National Popular Vote for Rhode Island: Still Crazy After All These Years

We’ve written several items over the years at Anchor Rising on the Presidential National Popular Vote Interstate Compact, up for a vote in both House and Senate committees today (somebody wants this decided upon fast!). The basic arguments haven’t changed; the usual argument for why a small state like Rhode Island should support National Popular Vote is that it is supposed to make Presidential candidates pay more “attention” to Rhode Island. This idea has never made any sense, and still doesn’t, as both Marc

[W]hile a Democrat could incessantly campaign in Rhode Island to jack up an overall popular vote tally, they would probably acutely focus on bigger population centers like New York, Los Angeles, Chicago, Houston etc.to maximize their turnout and run up their their popular vote tallies. Under a popular vote scheme, they could do that and still get the Rhode Island votes anyway.
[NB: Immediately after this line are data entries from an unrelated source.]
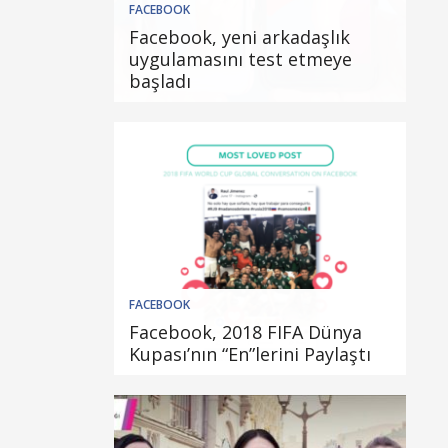
FACEBOOK
Facebook, yeni arkadaşlık
uygulamasını test etmeye
başladı
FACEBOOK
Facebook, 2018 FIFA Dünya
Kupası’nın “En”lerini Paylaştı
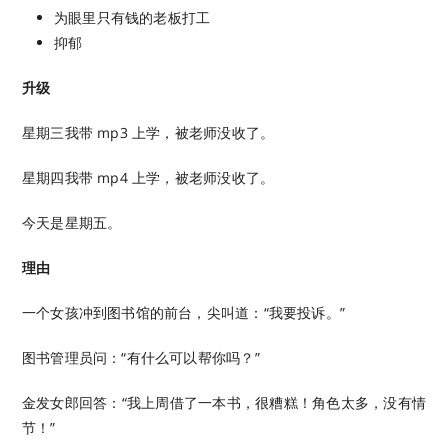
为眼里只有钱的老板打工
抑郁
升级
星期三我带 mp3 上学，被老师没收了。
星期四我带 mp4 上学，被老师没收了。
今天是星期五。
理由
一个女孩冲到图书馆的前台，尖叫道：“我要投诉。”
图书管理员问：“有什么可以帮你吗？”
金发女郎回答：“我上周借了一本书，很糟糕！角色太多，没有情
节！”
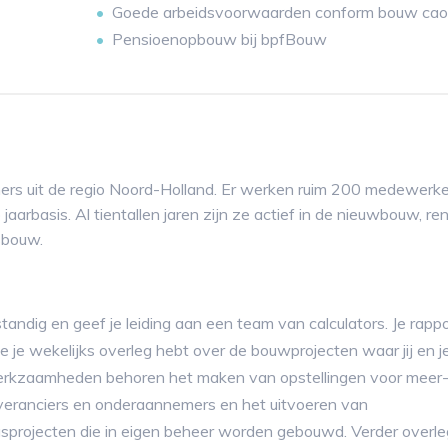
Goede arbeidsvoorwaarden conform bouw cao
Pensioenopbouw bij bpfBouw
rs uit de regio Noord-Holland. Er werken ruim 200 medewerke
jaarbasis. Al tientallen jaren zijn ze actief in de nieuwbouw, re
sbouw.
fstandig en geef je leiding aan een team van calculators. Je rapp
e je wekelijks overleg hebt over de bouwprojecten waar jij en 
werkzaamheden behoren het maken van opstellingen voor meer-
everanciers en onderaannemers en het uitvoeren van
gsprojecten die in eigen beheer worden gebouwd. Verder overle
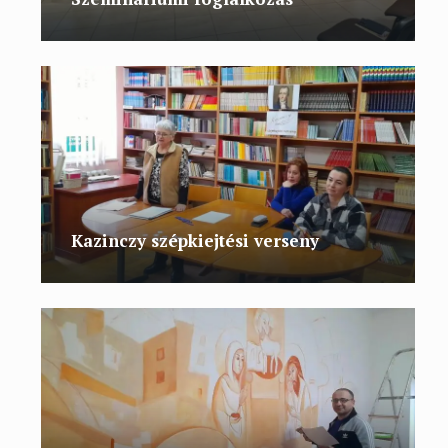
Kazinczy szépkiejtési verseny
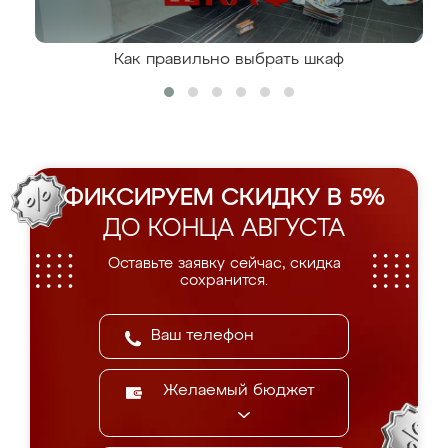
Как правильно выбрать шкаф
ФИКСИРУЕМ СКИДКУ В 5%
ДО КОНЦА АВГУСТА
Оставьте заявку сейчас, скидка
сохранится.
Желаемый бюджет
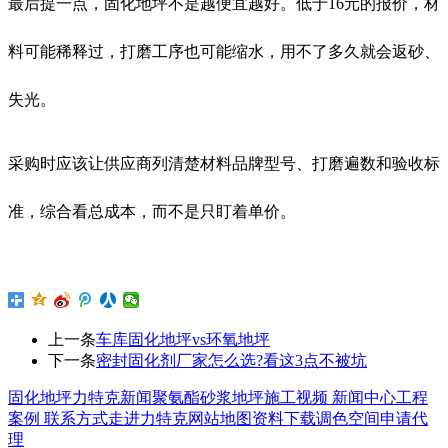
最后提一点，固化地坪不是越便宜越好。低于16元的报价，材
料可能稀释过，打磨工序也可能缩水，用不了多久就会返砂、
失光。
采购时应该让供应商列清楚材料品牌型号、打磨遍数和验收标
准，综合看总成本，而不是只盯着单价。
上一条
车库固化地坪vs环氧地坪
下一条
密封固化剂厂家怎么选?看这3点不被坑
固化地坪
力特克新闻
聚氨酯砂浆地坪
施工视频
新闻中心
工程
案例
联系方式
走进力特克
网站地图
资料下载
调色空间
申请代
理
So where’s the Democrat incentive to visit a small state like li’l Rhody for the sake of marginal popular vote gains when the big numbers can be had in the big cities?

…and Justin

What that means is that politicians would have our four-EC votes of incentive to campaign in cities and states with higher populations and less homogeneous voting patterns. One-hundred and thirty cities have larger populations than Providence’s, and 42 states have larger populations than Rhode Island’s. And the state-by-state component of campaign strategies would account for a smaller amount of the total effort, because the National Popular Vote would effectively make the voter audience a national one, thereby increasing the importance of advertisements on a national scale.

…have explained.

Indeed, NPV didn’t make sense to a majority of Rhode Island House members in 2009, who voted against it by a margin of 28 – 45 that year.   Amongst currently seated Reps who were also present in 2009, the vote was 12 – 29 (although Randal Edgar‘s Projo story from today indicates that Rep. Raymond Gallison has changed his position from no to yes, so let’s call it 13 – 28); don’t be fooled into thinking that NPV is a long-term rank-and-file priority that has been bottled up by leadership.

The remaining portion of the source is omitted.